The rebel Lord's Resistance Army and its leader, Joseph Kony, have moved into neighboring countries, but in Uganda, the 20-year war Kony waged has left a host of problems in its wake.
The people of northern Uganda are gradually emerging from a brutal 20-year war with Joseph Kony and the LRA, who were driven out of the country in 2006. But now, tens of thousands of people are finding themselves caught in a new kind of war -- this time to reclaim their own land.
During the war, about two million people were forced into camps for internally displaced persons, or IDPs. The camps are now officially closed, but when the people tried to go home, many found their ancestral land was occupied, or had been sold off.
Northern Uganda is home to the Acholi people. Steven Oola, a lawyer with the Kampala-based Refugee Law Project, says that in Acholi culture, land is collectively owned by the tribe or clan and cannot be sold.
“There was no commercialization of land, so there was no risk that someone else would come and buy your land. Before the conflict, there was no land sale in Acholi land. So people didn’t anticipate land would be a contentious issue,” Oola said.
But land has been a very contentious issue indeed. Part of the problem, says Oola, is that some people in the camps had sold their land. Others had forgotten where their traditional boundaries lay. But some of the land belonging to IDPs was the target of very deliberate land grabs.
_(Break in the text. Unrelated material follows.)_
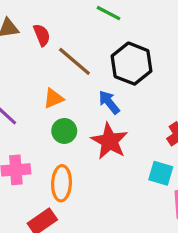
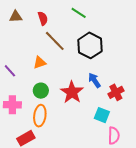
red semicircle: (42, 35) -> (43, 18), moved
blue arrow: (109, 102) -> (94, 80), moved
green circle: (64, 131) -> (41, 91), moved

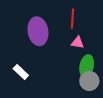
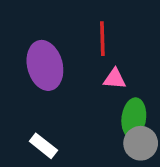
white rectangle: (21, 72) -> (43, 146), moved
Julian Hopwood, a land rights researcher for a local non-governmental organization, says that in some cases, members of the Ugandan military were involved.
“There’s many reports that senior figures in the military and others used displacement as an opportunity to acquire land, by means that may or may not have been technically legal,” Hopwood said.
In one high-profile case, the Ugandan government has been trying to allocate land to investors looking to plant a sugarcane plantation.
But for Jackie Aciro, the problem lies with her own family.
Aciro works as a housekeeper in Gulu, where she rents two tiny rooms with her husband and children. She longs to be able to work her husband’s land, but he is a war orphan who grew up in an IDP camp. When he tried to go home, he found his uncles had occupied the land and refused to allow him to cultivate there.
Aciro says she is worried about what this means for her family, particularly her son.
“If a father has no land, then a child also will have no land. For boys, you get married and your children also remain in that land. So if your father has no land, it’s not possible. Here in northern Uganda, the important thing is that you’re supposed to be with land,” Aciro said.
Tens of thousands of people in northern Uganda are in similar situations. Some have taken the matter to court. Others moved into cities. But Oola says that for many others, the solution was simply to stay in the camps. Trying to re-claim your property, he says, can be a dangerous affair.
“They started fighting, there was a lot of spearing, a lot of killing, a lot of tension, basically, brewing within the communities. We found some people were still in the camps because they tried to go back home, and they found that land was just too hot an issue. It’s a matter of life and deat,” Oola said.
Antony Odiya, unable to access his family's land, grows sweet potatoes on a patch of dirt in Gulu, April 19, 2012. (VOA-H. Heuler)
Antony Odiya agrees. A local man involved in a land dispute of his own, he says that people often take the law into their own hands.
“Last week, there was a land wrangle between a neighbor. That neighbor planned to buy petrol, and then pour on the wall and the roof of the house, and then they burned those people inside the house. Three people died,” Odiya said.
Odiya’s land is being occupied by IDPs who have nowhere to go, and refuse to leave. He is renting a small house in Gulu for his wife and five children, but he says it is difficult there to make ends meet.
Land rights researcher Hopwood says the cities of northern Uganda are filled with landless people, and that many are barely able to survive.
“Gulu and Kitgum, particularly Gulu, have large populations of people on the economic margins. Some reports say the sex industry up here is substantial. And it seems to be the case that they are people who are unable to live on their land and access their land,” Hopwood said.
Aciro is hoping to buy a small plot of land in Gulu itself, where she can grow corn, cassava and sweet potatoes to feed her family. But, she says, losing her husband’s land has left her feeling helpless and confused.
“Show us our own land, the one for our father. We don’t want to farm any other land, but we want to see the one which belongs to our father. So right now I’m confused. I don’t know where to stand, or where to begin, where it’s going to end up,” Aciro said.
The Ugandan government is trying to solve the problem by issuing certificates for the land, which would clearly identify the owner. But Oola says that by making land easier to buy and sell, this goes against Acholi tradition, and only promises to make matters worse.